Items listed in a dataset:
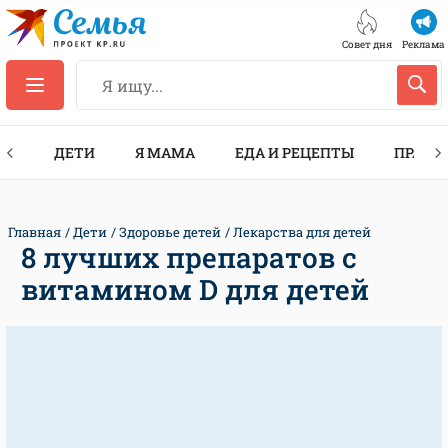
Совет дня
Реклама
ТЫ
ДЕТИ
Я МАМА
ЕДА И РЕЦЕПТЫ
ПРАЗД
Главная
Дети
Здоровье детей
Лекарства для детей
8 лучших препаратов с
витамином D для детей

- [ASSIGNMENT]
Could you transcribe the records above exactly, leaving every picture out?

- [TASK RESPONSE]
Совет дня
Реклама
ТЫ
ДЕТИ
Я МАМА
ЕДА И РЕЦЕПТЫ
ПРАЗД
Главная
Дети
Здоровье детей
Лекарства для детей
8 лучших препаратов с
витамином D для детей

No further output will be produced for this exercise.